How you organize tenant data in the database affects isolation, performance, and complexity.

Shared Schema with Tenant ID

All tenants share the same tables. A tenant_id column identifies which row belongs to which tenant.

CREATE TABLE orders (
    id UUID PRIMARY KEY,
    tenant_id UUID NOT NULL,
    user_id UUID,
    total DECIMAL(10,2),
    created_at TIMESTAMP,
    CONSTRAINT tenant_isolation CHECK (tenant_id IS NOT NULL)
);

-- Query always filters by tenant
SELECT * FROM orders WHERE tenant_id = 'tenant-123';

Every query must include the tenant_id filter. Miss it once and you have a data leak. Use row-level security (RLS) in PostgreSQL or similar features to enforce this at the database level.

-- Enable row-level security
ALTER TABLE orders ENABLE ROW LEVEL SECURITY;

-- Create policy that filters by current_setting
CREATE POLICY tenant_isolation ON orders
    USING (tenant_id::text = current_setting('app.current_tenant'));

RLS makes it impossible to accidentally query across tenants. The database enforces isolation even if your application code has bugs.

Separate Schemas per Tenant

Each tenant gets their own schema within the same database.

-- Tenant A's schema
CREATE SCHEMA tenant_a;
CREATE TABLE tenant_a.orders (...);

-- Tenant B's schema
CREATE SCHEMA tenant_b;
CREATE TABLE tenant_b.orders (...);

Applications connect with a search_path that includes the tenant’s schema. Queries do not need explicit tenant_id filtering because the schema provides implicit isolation.

The trade-off: schema migrations become more complex. You must run migrations against every tenant schema. With thousands of tenants, this does not scale.

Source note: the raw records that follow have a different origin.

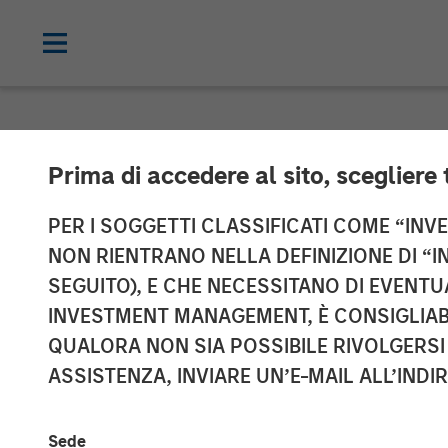
INSIGHTS
Prima di accedere al sito, scegliere 
Video: Taking I
PER I SOGGETTI CLASSIFICATI COME “INVES
NON RIENTRANO NELLA DEFINIZIONE DI “I
SEGUITO), E CHE NECESSITANO DI EVENTU
16 DICEMBRE 2025
INVESTMENT MANAGEMENT, È CONSIGLIABI
QUALORA NON SIA POSSIBILE RIVOLGERSI 
ASSISTENZA, INVIARE UN’E-MAIL ALL’INDI
Sede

Separate Databases per Tenant

Maximum isolation. Each tenant gets their own database instance.

graph TD
    A[Load Balancer] --> B[Application Cluster]
    B --> C[Tenant A DB]
    B --> D[Tenant B DB]
    B --> E[Tenant N DB]

This approach suits regulatory requirements where data must be physically separated. It also simplifies per-tenant customization. But the operational overhead is brutal: thousands of databases mean thousands of backups, thousands of patches, thousands of failure points.

Most SaaS companies do not need this level of isolation until they have specific compliance requirements.

Tenant Isolation Patterns

Beyond the database, you need to think about isolation at every layer of your stack.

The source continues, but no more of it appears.